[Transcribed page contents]
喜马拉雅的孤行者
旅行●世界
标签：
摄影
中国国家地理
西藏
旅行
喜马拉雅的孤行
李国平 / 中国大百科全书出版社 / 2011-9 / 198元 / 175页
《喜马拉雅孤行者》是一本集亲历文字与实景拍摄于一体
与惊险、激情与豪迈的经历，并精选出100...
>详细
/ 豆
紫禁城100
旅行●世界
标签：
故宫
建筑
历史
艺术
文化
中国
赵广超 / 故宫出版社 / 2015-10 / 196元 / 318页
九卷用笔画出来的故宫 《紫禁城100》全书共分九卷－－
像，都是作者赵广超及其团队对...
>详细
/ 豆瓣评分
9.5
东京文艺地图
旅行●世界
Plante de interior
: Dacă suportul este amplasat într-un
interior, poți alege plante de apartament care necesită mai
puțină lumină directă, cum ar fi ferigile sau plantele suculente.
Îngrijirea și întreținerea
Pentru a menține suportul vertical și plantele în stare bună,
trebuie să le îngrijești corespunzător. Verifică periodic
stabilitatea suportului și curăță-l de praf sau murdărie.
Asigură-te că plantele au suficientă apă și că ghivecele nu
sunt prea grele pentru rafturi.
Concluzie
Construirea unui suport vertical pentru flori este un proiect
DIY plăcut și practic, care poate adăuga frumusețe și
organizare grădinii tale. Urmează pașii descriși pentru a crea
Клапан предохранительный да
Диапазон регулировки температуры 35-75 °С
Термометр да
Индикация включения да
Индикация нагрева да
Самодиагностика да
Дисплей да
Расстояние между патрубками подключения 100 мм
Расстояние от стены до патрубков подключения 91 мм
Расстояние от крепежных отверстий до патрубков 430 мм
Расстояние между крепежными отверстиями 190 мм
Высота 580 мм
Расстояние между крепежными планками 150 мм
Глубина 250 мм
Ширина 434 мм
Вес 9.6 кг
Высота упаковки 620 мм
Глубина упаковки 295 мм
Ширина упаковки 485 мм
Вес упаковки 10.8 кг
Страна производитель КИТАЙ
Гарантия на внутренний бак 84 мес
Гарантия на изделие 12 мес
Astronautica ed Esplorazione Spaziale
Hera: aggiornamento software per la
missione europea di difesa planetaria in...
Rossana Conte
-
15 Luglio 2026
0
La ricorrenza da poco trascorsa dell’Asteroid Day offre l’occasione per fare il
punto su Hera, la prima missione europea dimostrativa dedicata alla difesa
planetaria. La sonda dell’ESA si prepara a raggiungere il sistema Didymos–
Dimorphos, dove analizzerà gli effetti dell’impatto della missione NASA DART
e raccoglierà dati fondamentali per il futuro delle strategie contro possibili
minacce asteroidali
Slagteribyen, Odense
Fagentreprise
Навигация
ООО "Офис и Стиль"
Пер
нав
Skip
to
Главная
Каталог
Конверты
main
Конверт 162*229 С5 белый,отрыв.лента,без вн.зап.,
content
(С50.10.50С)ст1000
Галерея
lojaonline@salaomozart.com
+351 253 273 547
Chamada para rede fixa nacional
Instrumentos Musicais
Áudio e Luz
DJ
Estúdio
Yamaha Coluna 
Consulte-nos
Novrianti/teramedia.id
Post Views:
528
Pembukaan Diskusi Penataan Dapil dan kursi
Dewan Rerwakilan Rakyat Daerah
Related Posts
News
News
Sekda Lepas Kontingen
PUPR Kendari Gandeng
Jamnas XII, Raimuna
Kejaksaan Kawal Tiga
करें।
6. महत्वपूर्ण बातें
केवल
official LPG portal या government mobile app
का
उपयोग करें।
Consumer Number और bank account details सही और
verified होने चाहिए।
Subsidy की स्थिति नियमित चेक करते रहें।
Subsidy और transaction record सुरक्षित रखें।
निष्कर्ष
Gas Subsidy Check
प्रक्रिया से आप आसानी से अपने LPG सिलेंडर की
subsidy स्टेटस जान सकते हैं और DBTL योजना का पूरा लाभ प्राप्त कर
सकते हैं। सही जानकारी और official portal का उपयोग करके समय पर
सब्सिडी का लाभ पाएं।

What the exercise asks. Pull from the data each line where the string "este" turns up.

The answer.
: Dacă suportul este amplasat într-un
Construirea unui suport vertical pentru flori este un proiect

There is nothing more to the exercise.